Dans son livre ‘‘El-Mektoub ou penser le risque ?’’, Tahar Gallali, ingénieur chercheur et professeur des universités, nous invite à nous saisir de la question du risque, à l’intégrer dans notre culture parce que celle-ci sous-tend le monde moderne d’aujourd’hui, explique son fonctionnement et ses modes de vie.

Par Adel Zouaoui *

Le risque est partout omniprésent. Il resurgit dans tous les discours qu’ils soient politique, social, sécuritaire, financier ou même éthique. Aucune société moderne ne peut se prévaloir de s’en passer. Il est devenu,à nous autres sapiens du 21e siècle, intrinsèquement et consubstantiellement lié à notre modernité. Et pour cause, le risque n’est pas seulement naturel, il est aussi anthropique – généré par l’homme lui-même. Comme des rhizomes, il prolifère et infuse tous les champs de l’activité humaine, technologique, professionnel, environnemental, social, culturel, économique, etc. Il est devenu, pour paraphraser Ulrich Beck, sociologue allemand (1944-2015), un élément constitutif et même consécutif de la société elle-même.
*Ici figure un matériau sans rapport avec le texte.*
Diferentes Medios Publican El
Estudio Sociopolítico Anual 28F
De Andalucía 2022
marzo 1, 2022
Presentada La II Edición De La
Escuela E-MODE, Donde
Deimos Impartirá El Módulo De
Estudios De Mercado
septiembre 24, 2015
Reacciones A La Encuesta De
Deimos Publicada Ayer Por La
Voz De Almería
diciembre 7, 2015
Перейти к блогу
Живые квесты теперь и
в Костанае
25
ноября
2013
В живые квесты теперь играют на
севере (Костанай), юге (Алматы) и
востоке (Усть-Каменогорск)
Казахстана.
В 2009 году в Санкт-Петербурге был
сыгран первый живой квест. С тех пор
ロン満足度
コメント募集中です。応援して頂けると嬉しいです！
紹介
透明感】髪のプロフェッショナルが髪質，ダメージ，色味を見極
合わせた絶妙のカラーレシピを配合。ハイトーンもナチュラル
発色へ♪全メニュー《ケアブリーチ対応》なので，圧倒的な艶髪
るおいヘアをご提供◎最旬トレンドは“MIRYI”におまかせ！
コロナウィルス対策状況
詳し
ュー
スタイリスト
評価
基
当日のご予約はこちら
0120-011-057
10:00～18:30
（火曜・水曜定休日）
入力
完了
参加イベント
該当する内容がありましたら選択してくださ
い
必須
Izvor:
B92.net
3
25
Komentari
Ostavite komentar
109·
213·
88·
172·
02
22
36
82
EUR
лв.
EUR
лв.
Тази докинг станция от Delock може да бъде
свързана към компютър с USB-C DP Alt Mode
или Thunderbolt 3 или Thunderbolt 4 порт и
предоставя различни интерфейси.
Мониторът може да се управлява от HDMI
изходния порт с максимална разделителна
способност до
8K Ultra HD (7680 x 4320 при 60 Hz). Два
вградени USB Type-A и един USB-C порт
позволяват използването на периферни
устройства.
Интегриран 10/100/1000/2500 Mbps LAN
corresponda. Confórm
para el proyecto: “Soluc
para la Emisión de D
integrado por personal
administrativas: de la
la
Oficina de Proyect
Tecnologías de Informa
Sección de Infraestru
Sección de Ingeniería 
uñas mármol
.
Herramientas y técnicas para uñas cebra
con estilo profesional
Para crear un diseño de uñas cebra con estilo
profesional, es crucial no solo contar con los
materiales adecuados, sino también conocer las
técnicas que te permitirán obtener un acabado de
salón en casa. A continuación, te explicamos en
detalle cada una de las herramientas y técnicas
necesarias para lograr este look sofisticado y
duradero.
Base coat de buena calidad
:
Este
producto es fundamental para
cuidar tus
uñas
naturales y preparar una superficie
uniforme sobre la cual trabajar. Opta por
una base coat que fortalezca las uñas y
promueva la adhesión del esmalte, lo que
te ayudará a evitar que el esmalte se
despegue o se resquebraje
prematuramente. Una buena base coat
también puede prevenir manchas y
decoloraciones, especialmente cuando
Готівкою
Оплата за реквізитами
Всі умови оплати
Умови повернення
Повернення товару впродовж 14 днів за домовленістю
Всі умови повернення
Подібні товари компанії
Rupture conceptuelle de la perception du risque

Le thème que l’auteur aborde et éclaire d’un nouveau jour est celui des risques liés aux catastrophes naturels et aux menaces qu’ils font peser sur l’humanité. Et pour cause, le monde n’a jamais connu autant de cataclysmes que pendant les deux derniers siècles. Les XXe et XXIe siècles totalisent, à eux seuls, bien plus de catastrophes que les siècles écoulés, affirme l’auteur. Face à cette recrudescence à nulle autre pareille, avec ses dommages humain et financier considérables, les Nations Unies ont décrété les années 90-99, décennie internationale de prévention des catastrophes naturelles dans une tentative de mettre toutes les nations autour d’une même table pour évoquer les enjeux climatiques et environnementaux.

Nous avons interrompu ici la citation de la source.